En principe, les entités précitées, ainsi que les personnes physiques ou morales bénéficiaires de l’apport financier de la puissance publique sont assujetties aux contrôles des ISCOA, dans le cadre des plans annuels ou pluriannuels adoptés. Au-delà des audits, des travaux d’enquêtes, d’études et de recherche-action s’appliquent aux projets et programmes gouvernementaux. L’option « Bureau d’Inspection, de Vérificateur général ou de Contrôle général d’Etat » a permis jusqu’ici, en Afrique, du fait de leur localisation à l’extérieur des entités vérifiées et de leur rattachement au plus haut niveau de l’Exécutif, de préserver leur indépendance à l’égard des entités vérifiées, de fournir une opinion neutre et indépendante, permettant :

· d’analyser les stratégies, les systèmes et les outils organisationnels, les performances opérationnelles et la gestion des ressources ;

· de rassembler des éléments permettant de documenter leurs analyses et leurs rapports et de se forger une opinion attestée par les éléments probants ;

· de faire rapport sur de constats et recommandations, avec la particularité, dans certains pays, de directives présidentielles ou primatorales notifiées aux entités vérifiées.
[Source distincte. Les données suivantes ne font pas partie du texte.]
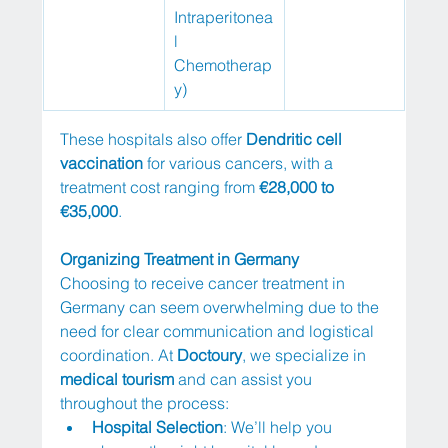
Intraperitonea
l 
Chemotherap
y)
These hospitals also offer 
Dendritic cell 
vaccination
 for various cancers, with a 
treatment cost ranging from 
€28,000 to 
€35,000
.
Organizing Treatment in Germany
Choosing to receive cancer treatment in 
Germany can seem overwhelming due to the 
need for clear communication and logistical 
coordination. At 
Doctoury
, we specialize in 
medical tourism
 and can assist you 
throughout the process:
Hospital Selection
: We’ll help you 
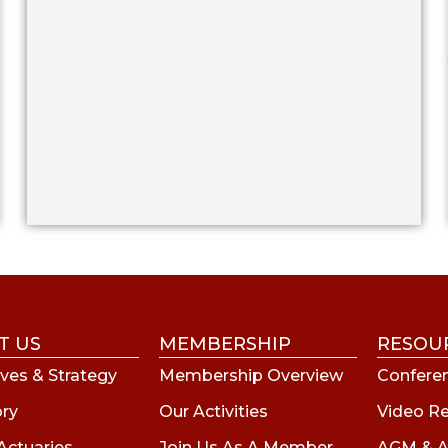
T US
MEMBERSHIP
RESOU
ves & Strategy
Membership Overview
Conferen
ory
Our Activities
Video R
Actuaries
Join Us As A Member
AGM & A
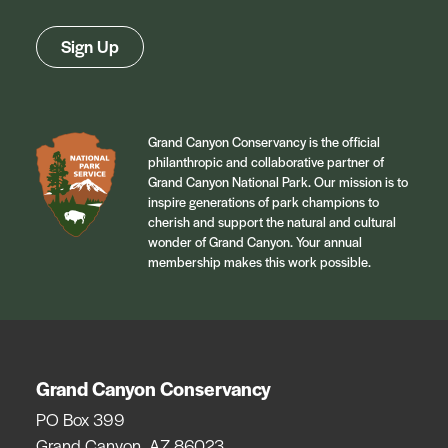
Sign Up
Grand Canyon Conservancy is the official
philanthropic and collaborative partner of
Grand Canyon National Park. Our mission is to
inspire generations of park champions to
cherish and support the natural and cultural
wonder of Grand Canyon. Your annual
membership makes this work possible.
Grand Canyon Conservancy
PO Box 399
Grand Canyon, AZ 86023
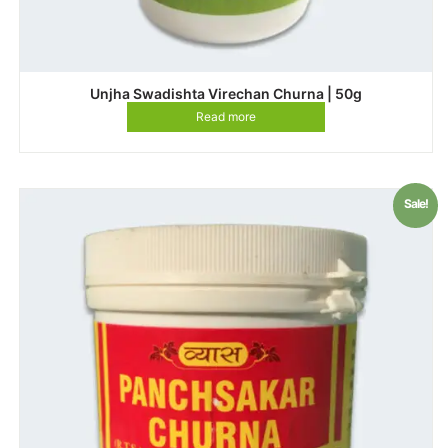
Unjha Swadishta Virechan Churna | 50g
Read more
Sale!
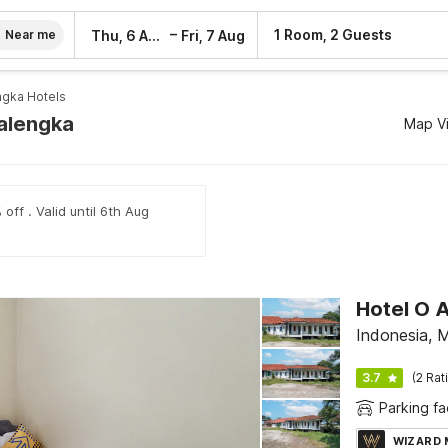
–
1 Room, 2 Guests
Thu, 6 Aug
Fri, 7 Aug
Near me
ngka Hotels
jalengka
Map V
off . Valid until 6th Aug
Hotel O A
Indonesia, 
3.7
(2 Rat
Parking fac
WIZARD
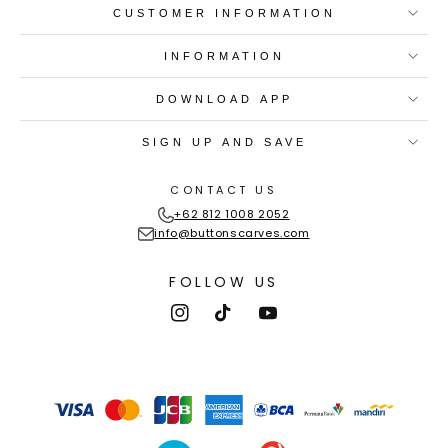
CUSTOMER INFORMATION
INFORMATION
DOWNLOAD APP
SIGN UP AND SAVE
CONTACT US
+62 812 1008 2052
info@buttonscarves.com
FOLLOW US
Instagram
TikTok
YouTube
Payment
methods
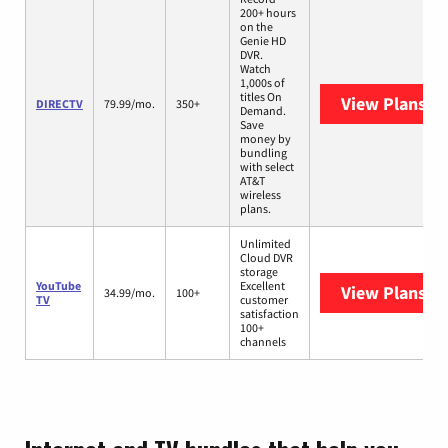
200+ hours
on the
Genie HD
DVR.
Watch
1,000s of
titles On
View Plans
DI
DIRECTV
79.99/mo.
350+
Demand.
Save
money by
bundling
with select
AT&T
wireless
plans.
Unlimited
Cloud DVR
storage
YouTube
Excellent
View Plans
Yo
34.99/mo.
100+
TV
customer
satisfaction
100+
channels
Pour exercer de telles activités, lesdites Institutions d’Etat assument également les activités suivantes :

· planifient leurs missions pour atteindre des objectifs de performance et d’assurance qualité prédéterminés ;

· intègrent dans leurs missions le principe du scepticisme professionnel tout au long de leurs travaux ;

· assurent le suivi de directives présidentielles ou primatorales, dès lors que leurs conclusions sont approuvées par un Président de la République ou par un Premier Ministre.
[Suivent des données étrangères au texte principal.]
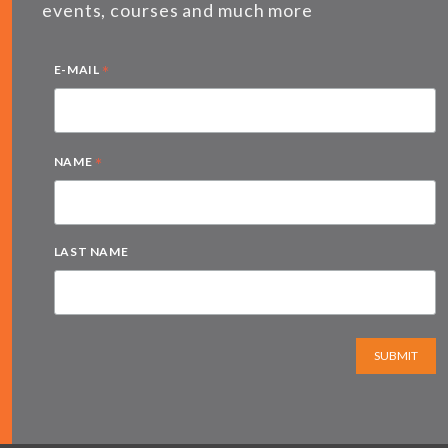
events, courses and much more
*
E-MAIL
*
NAME
LAST NAME
SUBMIT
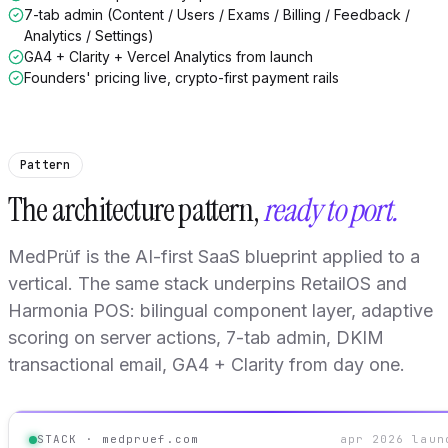
7-tab admin (Content / Users / Exams / Billing / Feedback /
Analytics / Settings)
GA4 + Clarity + Vercel Analytics from launch
Founders' pricing live, crypto-first payment rails
Pattern
The architecture pattern,
ready to port.
MedPrüf is the AI-first SaaS blueprint applied to a
vertical. The same stack underpins RetailOS and
Harmonia POS: bilingual component layer, adaptive
scoring on server actions, 7-tab admin, DKIM
transactional email, GA4 + Clarity from day one.
STACK · medpruef.com
apr 2026 laun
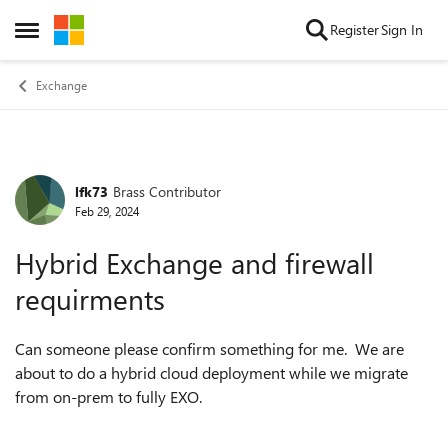
Skip to content
Register
Sign In
Open Side Menu
Exchange
lfk73
Brass Contributor
Forum Discussion
Feb 29, 2024
Hybrid Exchange and firewall
requirments
Can someone please confirm something for me. We are
about to do a hybrid cloud deployment while we migrate
from on-prem to fully EXO.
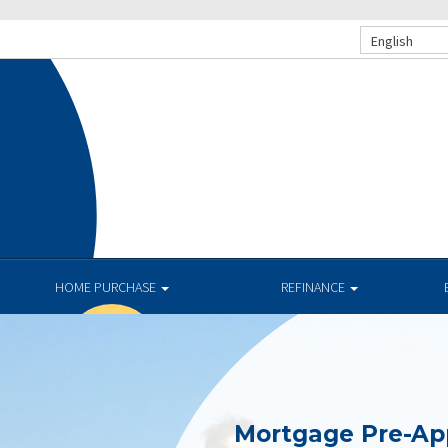
English
HOME PURCHASE
REFINANCE
Mortgage Pre-Ap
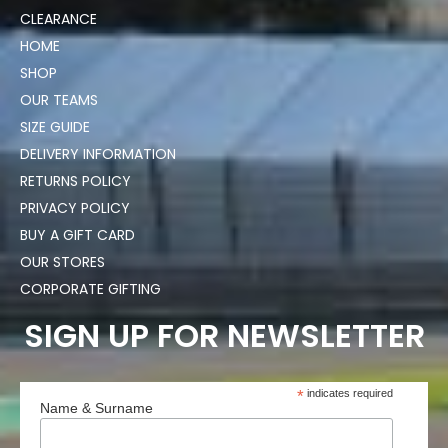
CLEARANCE
HOME
SHOP
OUR TEAMS
SIZE GUIDE
DELIVERY INFORMATION
RETURNS POLICY
PRIVACY POLICY
BUY A GIFT CARD
OUR STORES
CORPORATE GIFTING
SIGN UP FOR NEWSLETTER
*
indicates required
Name & Surname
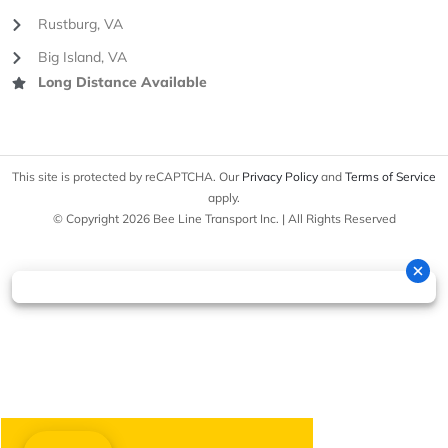
Rustburg, VA
Big Island, VA
Long Distance Available
This site is protected by reCAPTCHA. Our
Privacy Policy
and
Terms of Service
apply.
© Copyright 2026 Bee Line Transport Inc. | All Rights Reserved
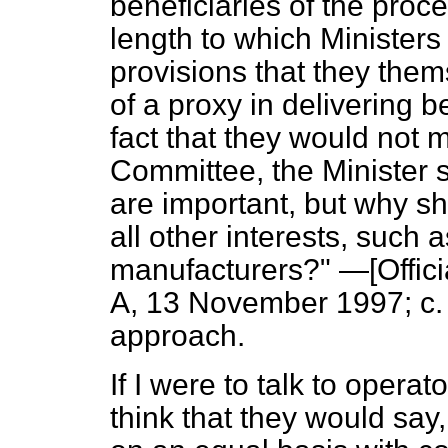
beneficiaries of the proce
length to which Ministers 
provisions that they the
of a proxy in delivering 
fact that they would not 
Committee, the Minister 
are important, but why s
all other interests, such 
manufacturers?" —[
Offic
A,
13 November 1997; c. 
approach.
If I were to talk to opera
think that they would say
Par ailleurs, selon les pays, au vu des dernières réformes, on assiste, de façon encore inégale, à une tendance à prendre en compte les évolutions de la gouvernance, du management public, voire de l’audit dans le secteur public. Ainsi s’opèrent dans certains pays (Sénégal, Djibouti, par exemple) des ajustements du dispositif institutionnel, organisationnel et d’action. Les champs opérationnels d’action couvrent ainsi :

· des vérifications financières et comptables, par référence aux pratiques comptables généralement admises ;

· de façon récente, une approche audit de l’optimisation des ressources destinée à rendre compte de l’utilisation des ressources financières, matérielles et humaines ;

· la combinaison des deux types d’audit susvisés permettant de non seulement de fournir une opinion sur la qualité et la pertinence de l’information financière, mais aussi de mener des audits de performances pour analyser l’efficacité, les performances et la qualité de la gestion publique ;

· des investigations sur les fraudes, les abus, les gaspillages et le respect des règles de prudence financière.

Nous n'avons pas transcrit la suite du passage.